What sorts of businesses are you looking at?

------
chipsy
It's (mostly) a tradeoff of time, investment size, and risk/type of risk. Your
investment strategy also determines your lifestyle to some extent. If you're
completely hands-off with your money, you may get bored very quickly.

If you're very distant from a company(e.g. a publicly traded stock) you are
only required to put money in a portfolio and start clicking "buy" and "sell."
All time apart from that is in the research and due diligence that will make
buy/sell actions profitable.

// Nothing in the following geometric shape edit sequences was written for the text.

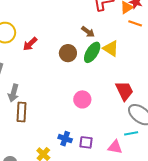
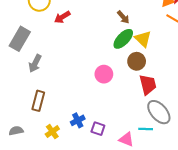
brown circle: (68, 53) -> (137, 61), moved
pink circle: (82, 99) -> (104, 74), moved
brown rectangle: (22, 112) -> (38, 101), moved
blue cross: (65, 139) -> (78, 120), turned 32

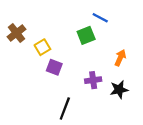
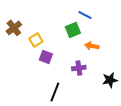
orange arrow: (120, 58) -> (92, 46), moved, turned -104
black star: (119, 90) -> (110, 80), moved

This is simple enough if you're working with a
portfolio of large-cap, heavily traded companies.

But if you try to achieve a return similar to an early-stage startup on the
markets, you generally have to look at tiny companies with low information and
regulatory scrutiny; and the market for a penny stock is rarely fair and
orderly, it's more likely to become an explosive, melodramatic war involving
some combination of institutional manipulators(hedge funds and colluding
market-makers), a corrupt company CEO, paid promoters and bashers on message
boards, and stock flippers that rush in trying for the quick money. i.e. it's
great if you enjoy theatrics with your gambling, or wish to learn the feeling
of being a bag-holder.

(I excluded day-trading from this analysis; it's both so difficult to learn
that most people dismiss it out of hand, and - once you do have a system, and
emotions are out of the way - it's also kind of boring as a way to grow your
investment. But if you approach it extremely patiently and systematically, it
can work very well.)

So then, if you want a better chance of early-stage returns, you can probably
do well as an angel. To do so means giving up a lot more time to meet the
company leadership and work out a deal and monitor them, and it means having
the funds available to have accredited investor status(which you presumably
do). I'm not one to comment further on this, since I'm not in a position to be
an angel. But I've tried everything else.

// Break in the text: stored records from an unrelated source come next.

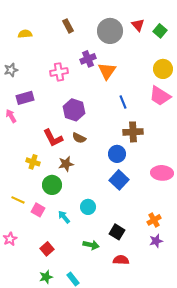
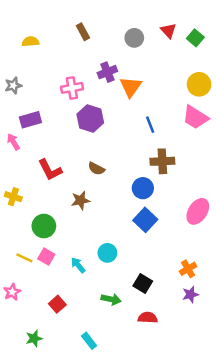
gray circle: (110, 31) -> (134, 38), size x0.6
purple hexagon: (74, 110) -> (90, 119), moved
red L-shape: (53, 138) -> (50, 170), moved
yellow cross: (33, 162) -> (13, 197), moved
pink ellipse: (162, 173) -> (198, 211), turned -60
green circle: (52, 185) -> (44, 226), moved
yellow line: (18, 200) -> (24, 258), moved
green star: (46, 277) -> (34, 338), moved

If you want the most direct control over your financial destiny, want to learn
_all_ aspects of business, and want to continue doing some kind of work, you'd
do best starting your own company. It doesn't have to be a web startup. It
doesn't have to use a lot of initial capital either. You just need to be
focused enough to create the all-important "something people will want" and
not stray away into a hobby project or pure research. This can be as simple as
buying up a form of property(physical, IP, etc.) that you think will gain
value, and then working or paying some money to perform the actual
developments/improvements; done well, this could be a lot less risky than
betting on an idea and some founders.

The best part about the start-a-company option is that your risk is more
incremental. You can try lots of things, as long as you don't spend too much
on any one of them, and the whole time you are going to make money, learn
something, or both, which is a great feeling. And you can pair up a business-
building strategy with investments in public markets fairly easily, since
money in the market is generally pretty liquid.